Saturday, June 15, 2024

Dog walk, sans Lilith (Volcano)

 

About a quarter mile ahead of me as I walked back on Haunani Road, a large white dog stopped; she was with a thin man, which was all I could see of him. The man tried half-heartedly to get his dog to move, but she (she was Sheba!) was more interested in my long approach down the road, past the car graveyard and the house with screens hanging from their frames. Her person had kind eyes, set in a wrinkled face, a mouth with few teeth, and a knit cap on top. We talked. His elderly mom had lived in the basement of his house; he brought her here from LA. He can't even stand Hilo, he loves it here so much. He lives on the private road where a man (named Shawn, as it turned out) had screamed at me a couple of years ago. "He's especially bad with women," said P. I said I could tell. 
 
Up Maile, I saw a much bigger dog--Akita--on a rope held by his person, another wrinkled guy with a glimmer in his eye. I told him I'd often seen the dog (named Mana) by himself, loping down this very road, sometimes with the man in a beat-up car trailing him. Turned out both our dogs are hunters (though little Lilith is not on this trip). Mana had attacked a pig nearby, took his ear off, went after his neck but couldn't bite through the ridge. The man's name was Shawn, but he was not the same Shawn. "I had my .45 with me, and I thought of using it on the poor pig, but I'm not a killer, so I couldn't. The pig looked at me and said, leave me alone, so now there's a one-eared pig out there somewhere." He'd gone home and cried.
I told him I appreciated the fact that he had such a weapon and didn't use it. He hitched up his jacket, so I could see the pistol on his belt. There are gangs around here, he said, and he's interrupted three robberies. They chased him around Volcano village at 60 miles an hour the other day. "We're going to get you, Shawn," they yelled. 
 
He'd commented on my KC cap. I said it was the Monarchs, from the Negro Leagues Museum in KC. He thought my hat was "politically correct." "You could see why the white guys didn't want to play them," he opined.

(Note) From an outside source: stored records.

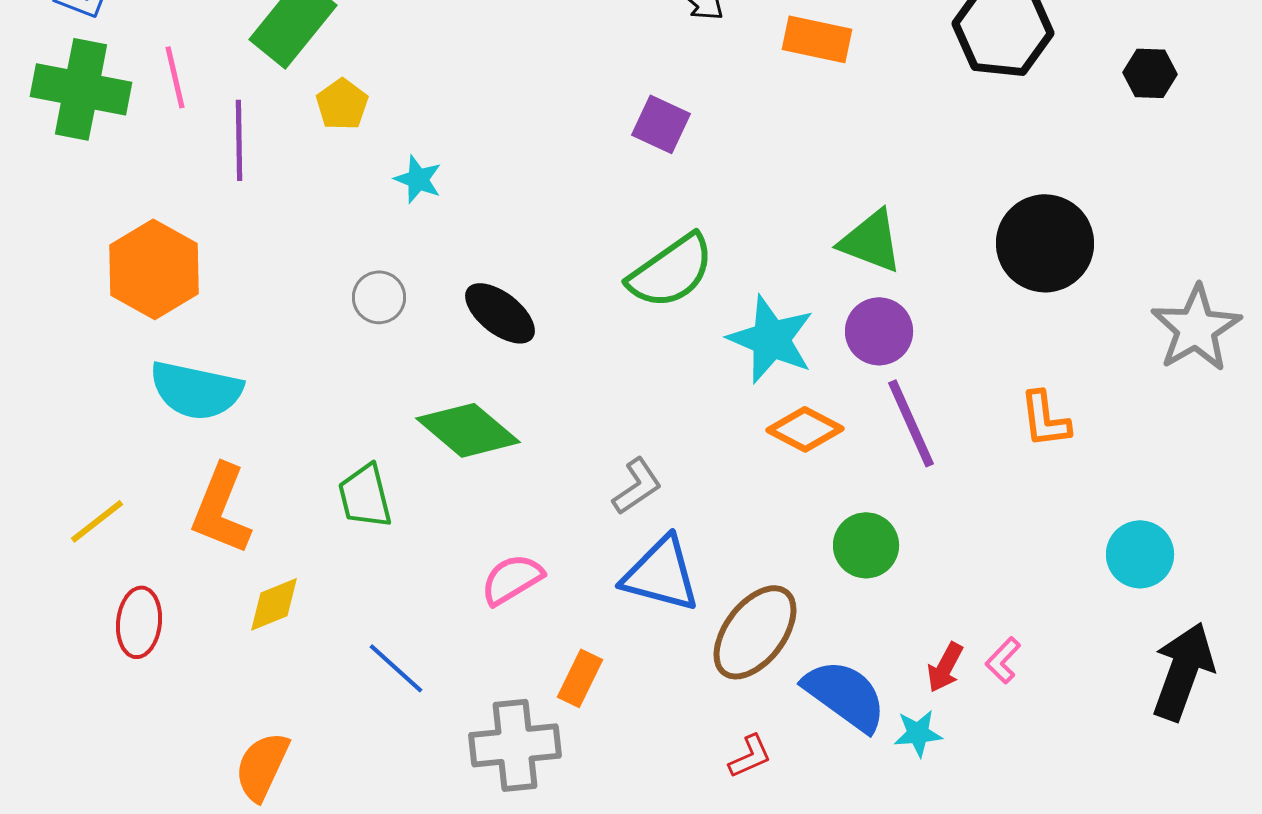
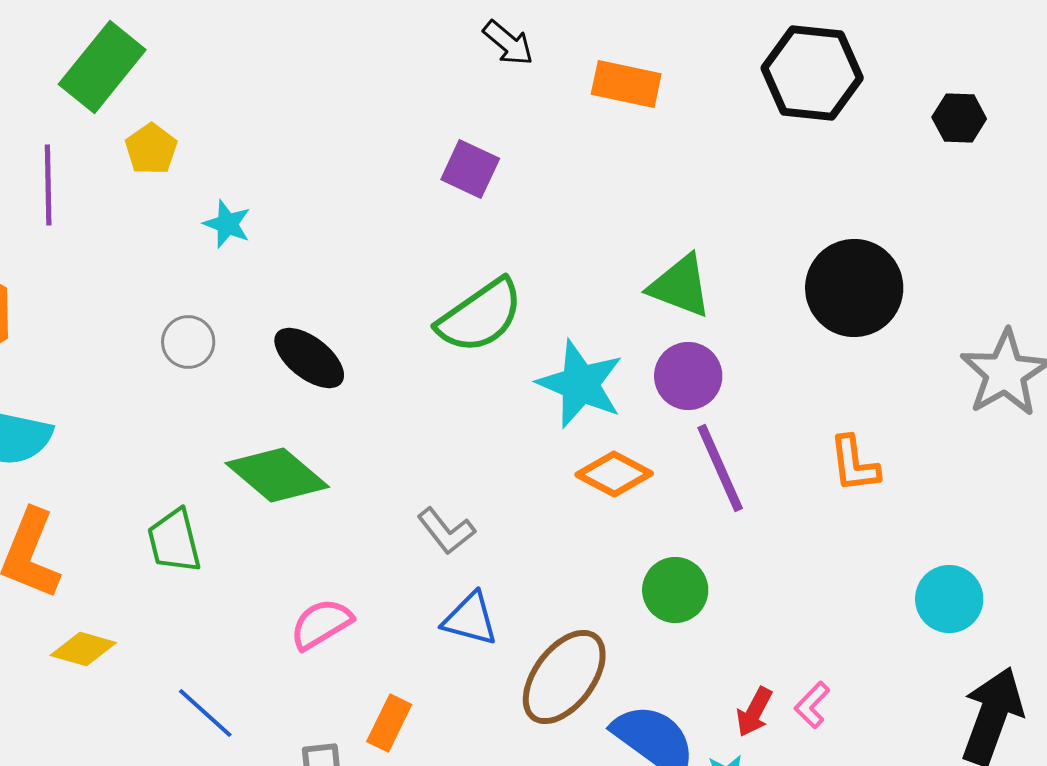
gray L-shape: (637, 486) -> (446, 531), turned 86
blue triangle: (661, 574) -> (470, 619), size x0.7
yellow diamond: (274, 604) -> (83, 649), turned 38

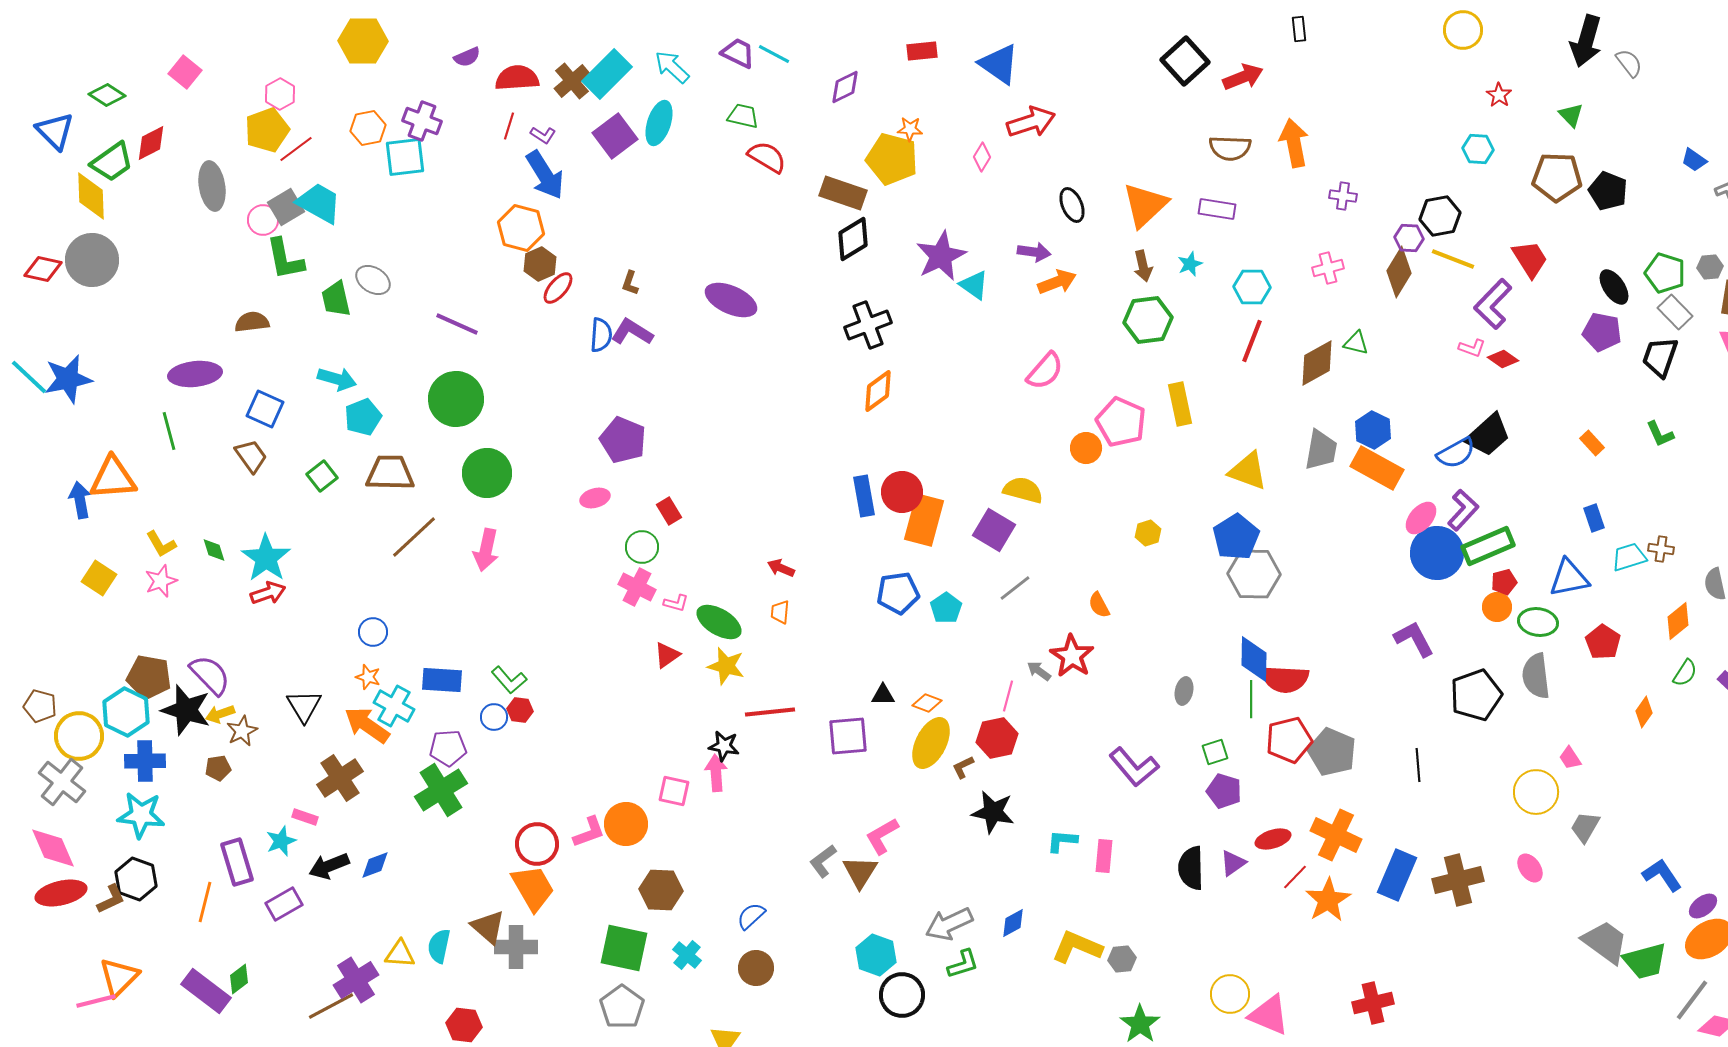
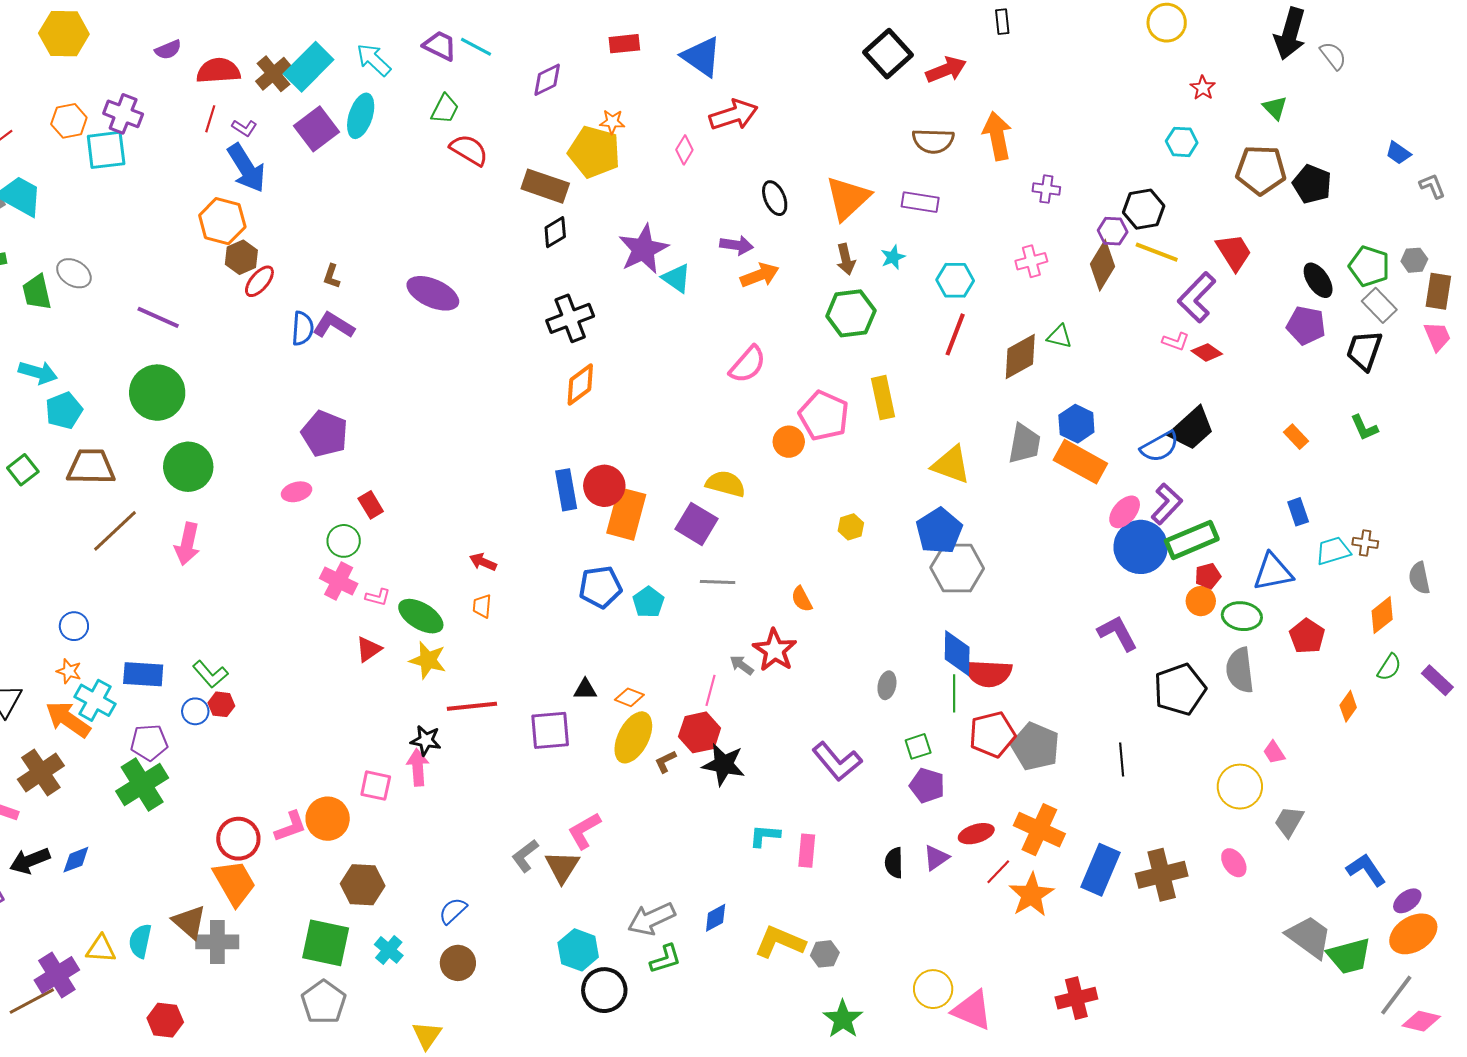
green trapezoid: (743, 116) -> (445, 109), turned 104
black diamond: (853, 239) -> (555, 232), size x0.7
gray line: (1015, 588) -> (718, 582), turned 40
black star: (993, 812) -> (724, 764), moved
black semicircle: (1191, 868) -> (894, 863), size x0.7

They were bred . . . I broke in to say that no one is bred for baseball. "Oh, as athletes, he said." I responded that the Black players were like the local Japanese ones, chips on their shoulders, shitty fields to play on, needing to prove themselves. 
 
He was from Kansas he said. Did I know why Lawrence is such a beautiful town? (So liberal it's crazy, he said, and I responded that that's probably why I liked it, along with having friends there.) Cuz the Jesse James gang burned it down. "Was that before the Civil War?" I asked. He looked pleased and said, yes, Bleeding Kansas. Missouri wanted to be a slave state so they came and burned Lawrence down. It was rebuilt as a beautiful, tree-lined place.
 
We shook hands (my second hand shake in half an hour) and I walked home. No dog, but a story.